At 10:13 a.m., the Canadian dollar stood at C$1.0170 versus the U.S. dollar, or 98.33 U.S. cents, down from Wednesday’s North American close at C$1.0103 to the U.S. dollar, or 98.98 U.S. cents.

Shortly before Draghi’s comments, the Canadian dollar had rallied to C$1.0052 against the greenback, or 99.48 U.S. cents, its highest level since November 1, boosted by data showing U.S. jobless claims fell to a nine-month low.

“With the negative sentiment that the (Draghi) press conference put in the market, dollar/CAD pretty much followed the same path,” said Greg Moore, foreign exchange strategist at TD Securities.

“You can see that the move during the press conference completely overshadowed the U.S. data that came out, sending CAD quite a bit lower,” he added, noting further direction will likely come from headlines leading into Friday’s European Union summit.

Moore said he saw near-term resistance for the currency pair around C$1.02 to the U.S. dollar.

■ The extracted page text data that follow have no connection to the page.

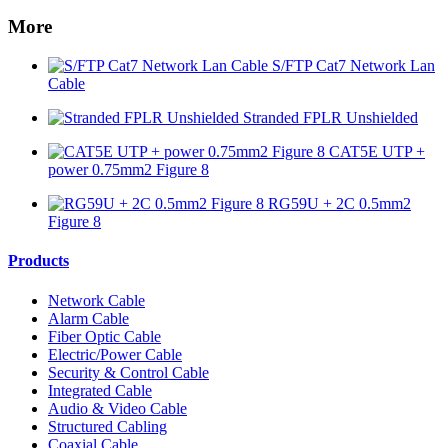
More
S/FTP Cat7 Network Lan
Cable
Stranded FPLR Unshielded
CAT5E UTP +
power 0.75mm2 Figure 8
RG59U + 2C 0.5mm2
Figure 8
Products
Network Cable
Alarm Cable
Fiber Optic Cable
Electric/Power Cable
Security & Control Cable
Integrated Cable
Audio & Video Cable
Structured Cabling
Coaxial Cable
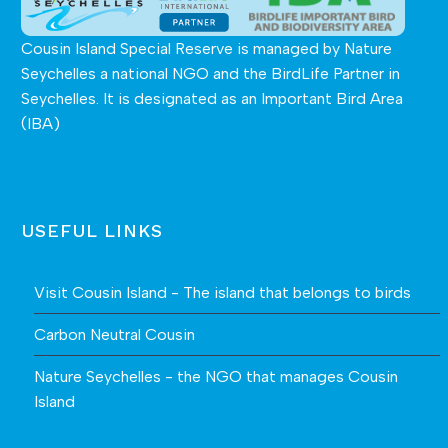
Cousin Island Special Reserve is managed by
Nature
Seychelles
a national NGO and the BirdLife Partner in
Seychelles. It is designated as an Important Bird Area
(IBA)
USEFUL LINKS
Visit Cousin Island - The island that belongs to birds
Carbon Neutral Cousin
Nature Seychelles - the NGO that manages Cousin
Island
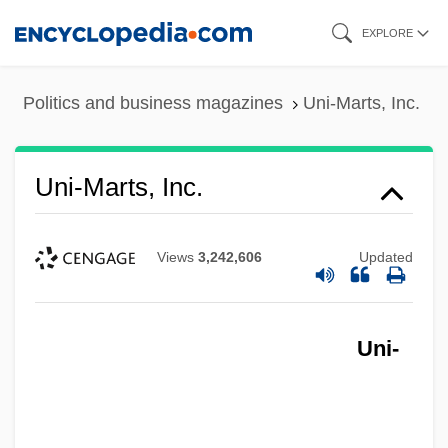
Skip
EXPLORE
to
main
Politics and business magazines
Uni-Marts, Inc.
content
Uni-Marts, Inc.
Views
3,242,606
Updated
Uni-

As EU leaders prepare for a meeting that could determine the fate of the euro zone, many market players were betting that much of the good news that may emerge has already been priced in.

“People are preparing for a worse outcome than expected over the weekend, and that’s going to take the wind out of Canada’s sails as a risk currency,” said John Curran, senior vice-president at CanadianForex.

“You’re standing in front of this looming EU conference and the prudent thing to do is shed risk.”

Canadian government bond prices rallied across the curve amid the risk-off mood. The two-year bond rose 4 Canadian cents to yield 0.885 percent and the 10-year bond jumped 20 Canadian cents to yield 2.033 percent.